● Work item
The response should consist of the data reproduced word for word.

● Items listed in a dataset
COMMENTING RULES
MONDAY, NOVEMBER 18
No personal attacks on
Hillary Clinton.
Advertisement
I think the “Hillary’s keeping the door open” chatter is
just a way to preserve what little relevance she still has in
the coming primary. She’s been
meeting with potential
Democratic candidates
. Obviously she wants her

● Answer space
COMMENTING RULES
MONDAY, NOVEMBER 18
No personal attacks on
Hillary Clinton.
Advertisement
I think the “Hillary’s keeping the door open” chatter is
just a way to preserve what little relevance she still has in
the coming primary. She’s been
meeting with potential
Democratic candidates
. Obviously she wants her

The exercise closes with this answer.